▶ _PROBLEM TO WORK ON_: Output the data once more, exactly as given.

▶ _RECORD SET_:

****************

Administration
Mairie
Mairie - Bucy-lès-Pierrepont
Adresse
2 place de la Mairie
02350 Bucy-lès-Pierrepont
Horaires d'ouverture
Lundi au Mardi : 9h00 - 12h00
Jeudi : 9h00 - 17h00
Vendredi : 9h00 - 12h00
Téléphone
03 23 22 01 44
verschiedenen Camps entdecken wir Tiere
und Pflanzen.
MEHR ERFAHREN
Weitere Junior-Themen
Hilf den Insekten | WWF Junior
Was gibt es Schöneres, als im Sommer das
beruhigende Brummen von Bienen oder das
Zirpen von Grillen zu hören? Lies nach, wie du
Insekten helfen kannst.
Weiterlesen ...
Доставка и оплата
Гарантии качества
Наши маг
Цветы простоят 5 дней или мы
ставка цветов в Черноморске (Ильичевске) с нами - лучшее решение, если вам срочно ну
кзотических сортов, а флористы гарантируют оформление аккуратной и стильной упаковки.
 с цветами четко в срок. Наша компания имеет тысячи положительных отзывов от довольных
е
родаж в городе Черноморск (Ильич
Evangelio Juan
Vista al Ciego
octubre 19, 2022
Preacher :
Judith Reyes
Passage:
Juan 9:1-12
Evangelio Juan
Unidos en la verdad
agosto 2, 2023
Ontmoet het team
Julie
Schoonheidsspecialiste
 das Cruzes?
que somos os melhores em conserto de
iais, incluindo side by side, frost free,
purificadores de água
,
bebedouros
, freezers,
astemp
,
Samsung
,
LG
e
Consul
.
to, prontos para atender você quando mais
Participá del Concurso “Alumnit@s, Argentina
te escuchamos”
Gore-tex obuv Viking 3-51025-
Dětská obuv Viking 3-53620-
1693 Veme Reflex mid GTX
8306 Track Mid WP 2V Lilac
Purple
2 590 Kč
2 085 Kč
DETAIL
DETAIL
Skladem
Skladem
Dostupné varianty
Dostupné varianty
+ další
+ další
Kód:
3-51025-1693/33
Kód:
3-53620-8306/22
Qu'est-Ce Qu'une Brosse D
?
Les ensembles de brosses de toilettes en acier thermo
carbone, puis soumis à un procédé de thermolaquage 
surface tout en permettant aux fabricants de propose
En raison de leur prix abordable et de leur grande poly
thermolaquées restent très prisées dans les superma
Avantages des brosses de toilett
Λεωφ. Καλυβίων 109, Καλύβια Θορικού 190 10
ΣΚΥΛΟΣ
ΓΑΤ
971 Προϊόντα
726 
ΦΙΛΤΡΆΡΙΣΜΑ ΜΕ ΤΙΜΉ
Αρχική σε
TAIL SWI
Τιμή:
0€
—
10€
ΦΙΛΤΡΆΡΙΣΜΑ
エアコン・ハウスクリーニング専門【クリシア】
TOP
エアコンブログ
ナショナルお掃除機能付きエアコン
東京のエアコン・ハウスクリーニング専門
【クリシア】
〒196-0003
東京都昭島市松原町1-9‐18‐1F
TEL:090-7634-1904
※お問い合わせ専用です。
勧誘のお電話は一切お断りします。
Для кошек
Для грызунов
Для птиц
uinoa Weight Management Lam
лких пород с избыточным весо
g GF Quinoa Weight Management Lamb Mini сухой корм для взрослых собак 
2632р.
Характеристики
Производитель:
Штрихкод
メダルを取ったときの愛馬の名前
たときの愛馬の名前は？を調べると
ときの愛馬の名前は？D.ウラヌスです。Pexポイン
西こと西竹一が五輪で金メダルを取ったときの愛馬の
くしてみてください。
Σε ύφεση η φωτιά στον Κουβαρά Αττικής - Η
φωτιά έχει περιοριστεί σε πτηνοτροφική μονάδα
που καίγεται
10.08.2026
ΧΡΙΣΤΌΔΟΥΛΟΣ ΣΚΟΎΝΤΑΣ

****************

▶ _YOUR SOLUTION_:
Administration
Mairie
Mairie - Bucy-lès-Pierrepont
Adresse
2 place de la Mairie
02350 Bucy-lès-Pierrepont
Horaires d'ouverture
Lundi au Mardi : 9h00 - 12h00
Jeudi : 9h00 - 17h00
Vendredi : 9h00 - 12h00
Téléphone
03 23 22 01 44
verschiedenen Camps entdecken wir Tiere
und Pflanzen.
MEHR ERFAHREN
Weitere Junior-Themen
Hilf den Insekten | WWF Junior
Was gibt es Schöneres, als im Sommer das
beruhigende Brummen von Bienen oder das
Zirpen von Grillen zu hören? Lies nach, wie du
Insekten helfen kannst.
Weiterlesen ...
Доставка и оплата
Гарантии качества
Наши маг
Цветы простоят 5 дней или мы
ставка цветов в Черноморске (Ильичевске) с нами - лучшее решение, если вам срочно ну
кзотических сортов, а флористы гарантируют оформление аккуратной и стильной упаковки.
 с цветами четко в срок. Наша компания имеет тысячи положительных отзывов от довольных
е
родаж в городе Черноморск (Ильич
Evangelio Juan
Vista al Ciego
octubre 19, 2022
Preacher :
Judith Reyes
Passage:
Juan 9:1-12
Evangelio Juan
Unidos en la verdad
agosto 2, 2023
Ontmoet het team
Julie
Schoonheidsspecialiste
 das Cruzes?
que somos os melhores em conserto de
iais, incluindo side by side, frost free,
purificadores de água
,
bebedouros
, freezers,
astemp
,
Samsung
,
LG
e
Consul
.
to, prontos para atender você quando mais
Participá del Concurso “Alumnit@s, Argentina
te escuchamos”
Gore-tex obuv Viking 3-51025-
Dětská obuv Viking 3-53620-
1693 Veme Reflex mid GTX
8306 Track Mid WP 2V Lilac
Purple
2 590 Kč
2 085 Kč
DETAIL
DETAIL
Skladem
Skladem
Dostupné varianty
Dostupné varianty
+ další
+ další
Kód:
3-51025-1693/33
Kód:
3-53620-8306/22
Qu'est-Ce Qu'une Brosse D
?
Les ensembles de brosses de toilettes en acier thermo
carbone, puis soumis à un procédé de thermolaquage 
surface tout en permettant aux fabricants de propose
En raison de leur prix abordable et de leur grande poly
thermolaquées restent très prisées dans les superma
Avantages des brosses de toilett
Λεωφ. Καλυβίων 109, Καλύβια Θορικού 190 10
ΣΚΥΛΟΣ
ΓΑΤ
971 Προϊόντα
726 
ΦΙΛΤΡΆΡΙΣΜΑ ΜΕ ΤΙΜΉ
Αρχική σε
TAIL SWI
Τιμή:
0€
—
10€
ΦΙΛΤΡΆΡΙΣΜΑ
エアコン・ハウスクリーニング専門【クリシア】
TOP
エアコンブログ
ナショナルお掃除機能付きエアコン
東京のエアコン・ハウスクリーニング専門
【クリシア】
〒196-0003
東京都昭島市松原町1-9‐18‐1F
TEL:090-7634-1904
※お問い合わせ専用です。
勧誘のお電話は一切お断りします。
Для кошек
Для грызунов
Для птиц
uinoa Weight Management Lam
лких пород с избыточным весо
g GF Quinoa Weight Management Lamb Mini сухой корм для взрослых собак 
2632р.
Характеристики
Производитель:
Штрихкод
メダルを取ったときの愛馬の名前
たときの愛馬の名前は？を調べると
ときの愛馬の名前は？D.ウラヌスです。Pexポイン
西こと西竹一が五輪で金メダルを取ったときの愛馬の
くしてみてください。
Σε ύφεση η φωτιά στον Κουβαρά Αττικής - Η
φωτιά έχει περιοριστεί σε πτηνοτροφική μονάδα
που καίγεται
10.08.2026
ΧΡΙΣΤΌΔΟΥΛΟΣ ΣΚΟΎΝΤΑΣ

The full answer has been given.